(Que nunca fueron buenas, pero vamos a tratar de evitar semejante dictamen). Se lo dije hace unos días: quiero mudarme de mundo. Este ya no me gusta, no me hace feliz. Me dejé en el tintero (disculpe el anacronismo: de vez en cuando me da por ahí) algunos rasgos vitales como el que despliega la televisión cuando dedica horas al festival del morbo y en todos los canales explican los detalles de la violación, el estrangulamiento, las torturas, los minutos y segundos en las festicholas de sexo y droga.
Una cosa es informar con profesionalidad y otra es detallar con fruición. Una cosa es preguntarle a un testigo si vio pasar un auto sospechoso y otra es alentar a una criatura a contar cómo la violaban su abuelito y su papá. Con lo primero se alerta al público. Con lo segundo se rasca en la curiosidad enfermiza para que cada cual se haga el bocho y piense que debe haber un deleite especial en torturar, violar, robar, drogarse y otras aberraciones. Y hablando de rascar, rasque usted esta propensión al morbo y va a encontrar la causa principal de esa deplorable actitud: como en casi todos los errores que cometemos, allá en el fondo yace la fea cara de la falta de educación. Fea, desagradable, mugrienta, hipócrita, llena de muecas y de estúpidas excusas.

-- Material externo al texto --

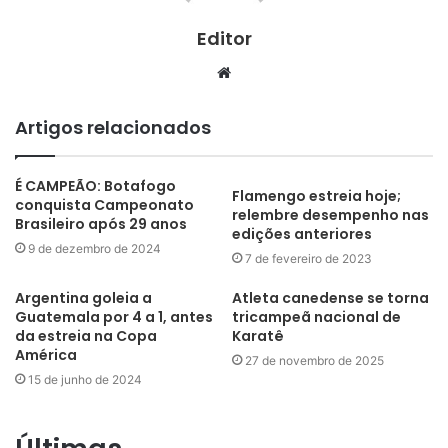
Editor
Website
Artigos relacionados
É CAMPEÃO: Botafogo
Flamengo estreia hoje;
conquista Campeonato
relembre desempenho nas
Brasileiro após 29 anos
edições anteriores
9 de dezembro de 2024
7 de fevereiro de 2023
Argentina goleia a
Atleta canedense se torna
Guatemala por 4 a 1, antes
tricampeã nacional de
da estreia na Copa
Karatê
América
27 de novembro de 2025
15 de junho de 2024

Y aquí hace falta algo más que una cirugía plástica para borrar arrugas. Hace falta arremangarse, dejarse de estúpidas decisiones como la de cambiar una cifra por otra o la de decidir que todos los estudiantes se saquen un diez en todas las materias, y mirar alrededor. Hay países (Argentina fue uno de ellos) en los que la educación es una cuestión vital; en los que los mejores cerebros dedican su tiempo a organizarla y hacerla apta para llegar a todos los intersticios del territorio. Piense en Dinamarca, por favor. En Japón, en Finlandia. Lo siento, pero piense también en lo que fuimos y en lo que somos. Cuando me mude a ese mundo del que le hablaba, le mando mi dirección.